## Assigned task
Only the line containing "[Sign Up] (1033, 1395)" and those after it, up to the end of the records below, are to be set down, exactly as written.

## Records for this task
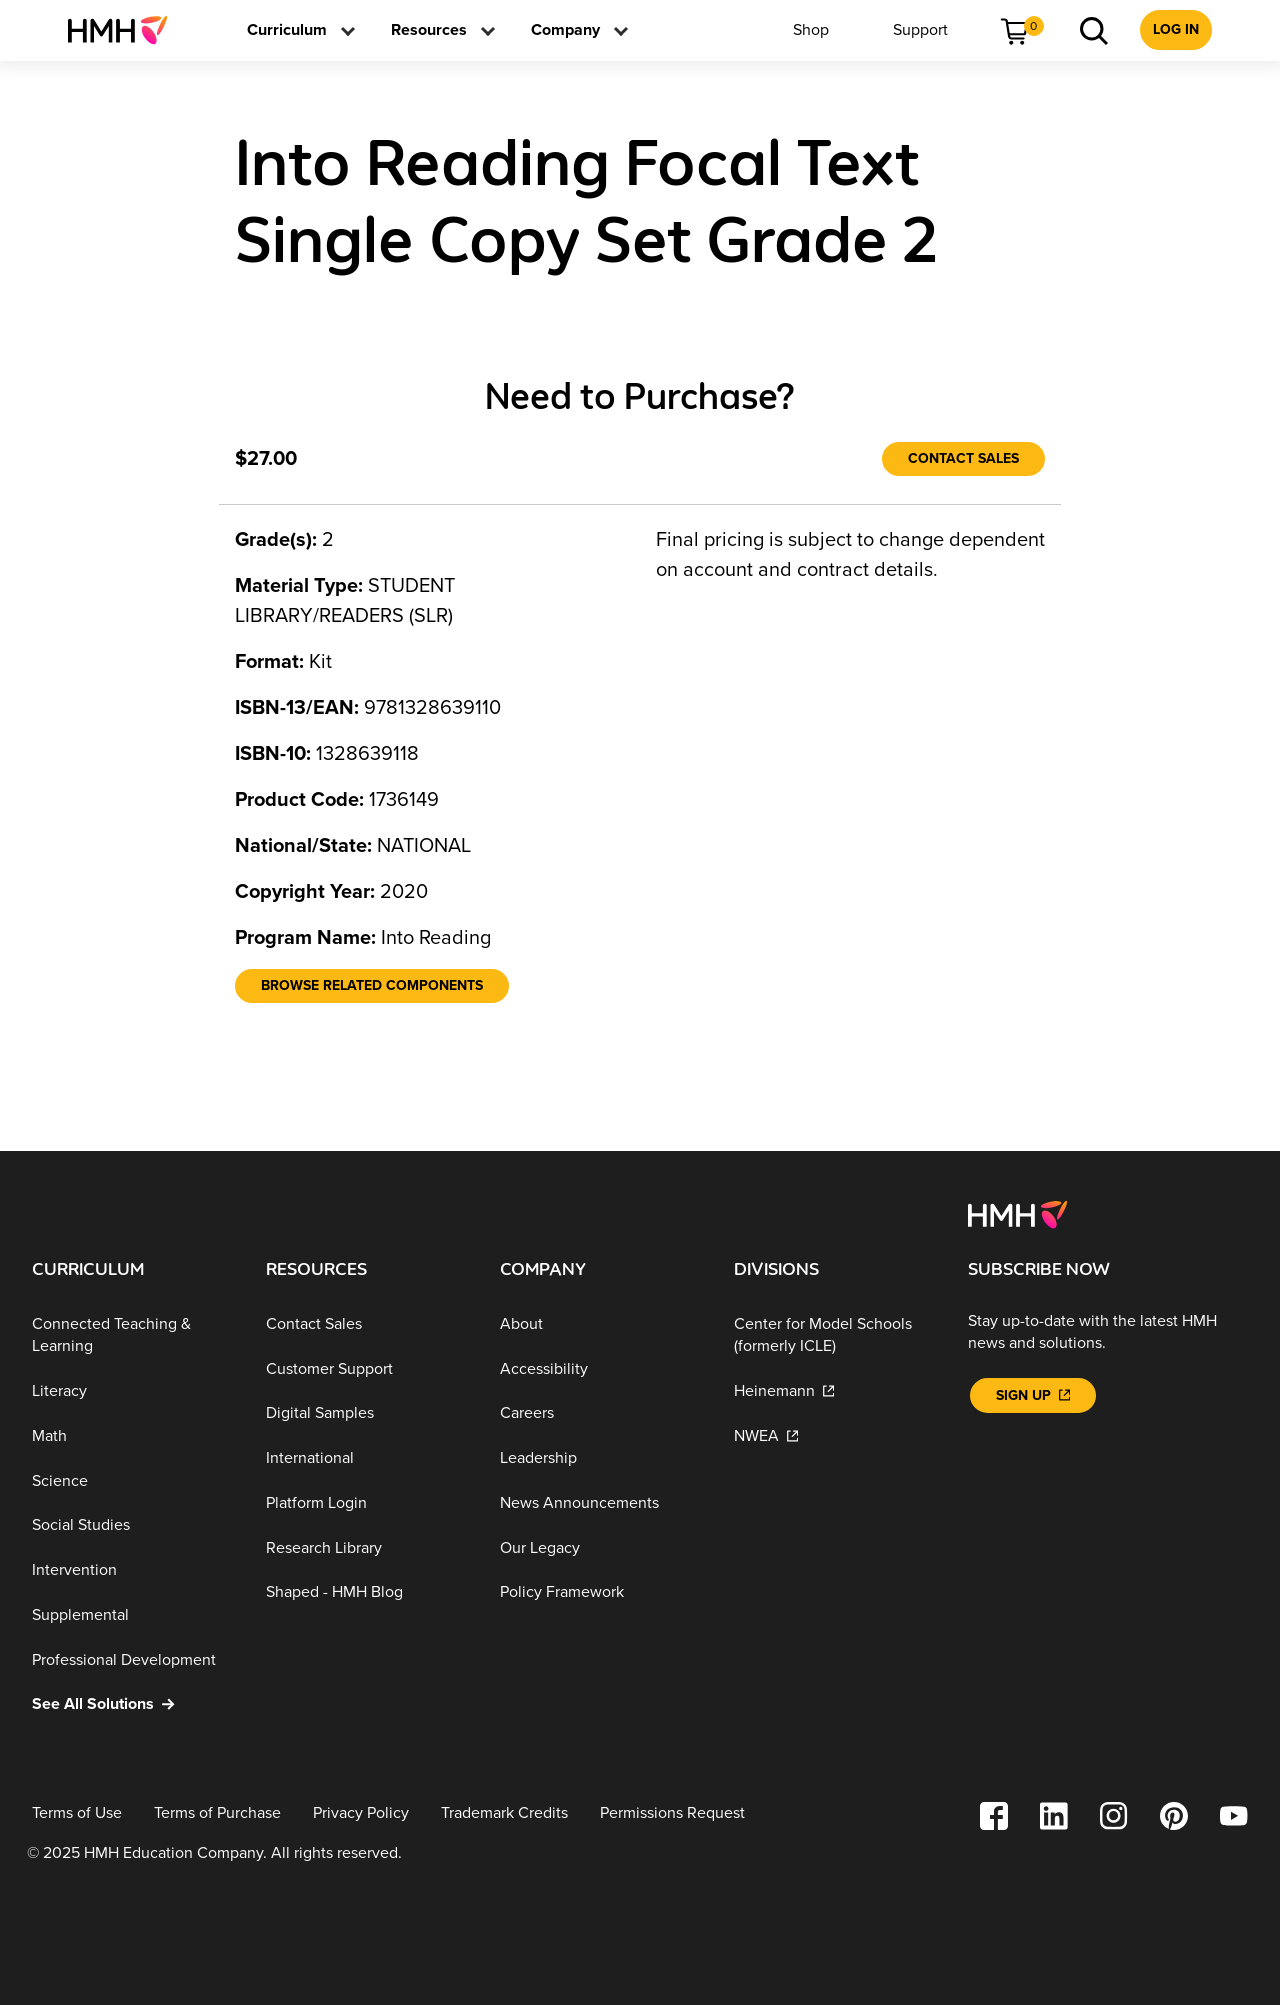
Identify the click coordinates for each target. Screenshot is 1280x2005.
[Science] (133, 1480)
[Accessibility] (601, 1368)
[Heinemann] (835, 1391)
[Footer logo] (1017, 1213)
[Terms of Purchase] (217, 1813)
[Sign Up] (1033, 1395)
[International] (367, 1458)
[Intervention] (133, 1570)
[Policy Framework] (601, 1592)
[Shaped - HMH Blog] (367, 1592)
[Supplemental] (133, 1615)
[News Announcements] (601, 1503)
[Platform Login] (367, 1503)
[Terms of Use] (77, 1813)
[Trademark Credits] (504, 1813)
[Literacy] (133, 1391)
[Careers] (601, 1413)
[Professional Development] (133, 1659)
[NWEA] (835, 1436)
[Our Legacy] (601, 1548)
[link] (125, 30)
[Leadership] (601, 1458)
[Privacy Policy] (361, 1813)
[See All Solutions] (133, 1704)
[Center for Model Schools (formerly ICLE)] (835, 1335)
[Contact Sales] (963, 459)
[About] (601, 1324)
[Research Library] (367, 1548)
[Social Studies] (133, 1525)
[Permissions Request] (672, 1813)
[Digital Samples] (367, 1413)
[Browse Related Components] (372, 986)
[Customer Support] (367, 1368)
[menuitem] (125, 30)
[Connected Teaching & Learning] (133, 1335)
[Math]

## Written solution
[Sign Up] (1033, 1395)
[International] (367, 1458)
[Intervention] (133, 1570)
[Policy Framework] (601, 1592)
[Shaped - HMH Blog] (367, 1592)
[Supplemental] (133, 1615)
[News Announcements] (601, 1503)
[Platform Login] (367, 1503)
[Terms of Use] (77, 1813)
[Trademark Credits] (504, 1813)
[Literacy] (133, 1391)
[Careers] (601, 1413)
[Professional Development] (133, 1659)
[NWEA] (835, 1436)
[Our Legacy] (601, 1548)
[link] (125, 30)
[Leadership] (601, 1458)
[Privacy Policy] (361, 1813)
[See All Solutions] (133, 1704)
[Center for Model Schools (formerly ICLE)] (835, 1335)
[Contact Sales] (963, 459)
[About] (601, 1324)
[Research Library] (367, 1548)
[Social Studies] (133, 1525)
[Permissions Request] (672, 1813)
[Digital Samples] (367, 1413)
[Browse Related Components] (372, 986)
[Customer Support] (367, 1368)
[menuitem] (125, 30)
[Connected Teaching & Learning] (133, 1335)
[Math]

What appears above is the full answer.